VDF

Verifiable Delay Function (commonly referred as VDF) are cryptographic function $f : \Chi \rightarrow Y$ that take a prescribed amount of time to compute. For every $x \in \Chi$ there is unique valid output $y \in Y$. However, verification is several orders of magnitudes faster to verify.

We refer as time a number of sequential operations that are performed on a single computing component. VDF are constructed such that, even when accessing a theoretically infinite amount a parallel computing power, VDF evaluation is only faster by an $\epsilon$ margin.

We use this construction in our work to ensure a user provided a given amount of work (varying according to the quantification of its behavior) for a low cost since no amount of parallel computing can benefit a user in this blockchain setting.
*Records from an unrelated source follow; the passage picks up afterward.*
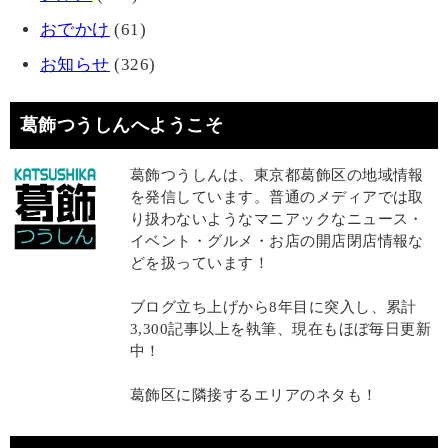
おでかけ
(61)
お知らせ
(326)
葛飾つうしんへようこそ
葛飾つうしんは、東京都葛飾区の地域情報
を発信しています。普通のメディアでは取
り扱わないようなマニアックなニュース・
イベント・グルメ・お店の開店閉店情報な
どを扱っています！
ブログ立ち上げから8年目に突入し、累計
3,300記事以上を執筆、現在もほぼ毎日更新
中！
葛飾区に隣接するエリアのネタも！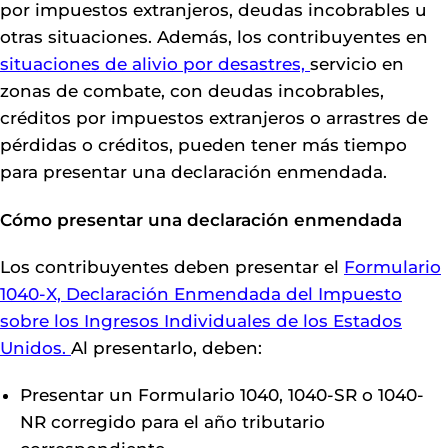
por impuestos extranjeros, deudas incobrables u
otras situaciones. Además, los contribuyentes en
situaciones de alivio por desastres,
servicio en
zonas de combate, con deudas incobrables,
créditos por impuestos extranjeros o arrastres de
pérdidas o créditos, pueden tener más tiempo
para presentar una declaración enmendada.
Cómo presentar una declaración enmendada
Los contribuyentes deben presentar el
Formulario
1040-X, Declaración Enmendada del Impuesto
sobre los Ingresos Individuales de los Estados
Unidos.
Al presentarlo, deben:
Presentar un Formulario 1040, 1040-SR o 1040-
NR corregido para el año tributario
The VDF that interest us has been proposed by Wesolowski and is based on modular exponentiation in an RSA group. Find more info on Wesolowski, B. (2019, May). Efficient verifiable delay functions. In Annual International Conference on the Theory and Applications of Cryptographic Techniques (pp. 379-407). Springer, Cham.

Algorithms

VDF consist of a tuple of three algorithms:

Setup

Given a security parameter outputs the public parameters necessary for the computation and verification of VDF

Eval

Taking public parameters, a prescribed amount of time and a challenge $x$, computes a value $y$ and its verification proof $\pi$.

Verify

Given public parameters, value $y$ and the computation proof $\pi$, either accept that $y$ is the correct evaluation of the VDF for $x$ using the proof $\pi$.

Properties

To qualify, a VDF must satisfy three properties we will not describe formally:

• $\epsilon$-evaluation time, meaning that given an amount of time the function will run for this amount of time, with only an epsilon small margin.
• Sequentiality, no parallel algorithm, running on a machine with a lot of parallel computing capacity, runs significantly faster than the sequential algorithm using a single unit of computation.
• Uniqueness, for every input $x$ there exist a unique output $y$ that verifies.

Our usage

In our construction we incorporate a VDF as a consensus method. Working like a PoW lottery we use a lot less of computing power. More importantly, it rewards green behavior since the required computation time, as in number of sequential operations to perform in the Eval algorithm is biased in favor of more important green behavior. Using the quantifiable property of proofs of behavior we reduce the required time by a factor of this quantification. Yet, randomness in the lottery is still part of the equation, as we can see in the following equation, a hash function is used to both chain the preceding block but also provide randomness in the lottery.

This delay parameter is :

H_i = \frac{\delta \cdot H(\beta || \pi_m) } t = \frac{\delta \cdot H_i}_{\textsf{Quantify}(\pi_m)}

where δ is a difficulty parameter, $H(\cdot)$ is a cryptographic hash function.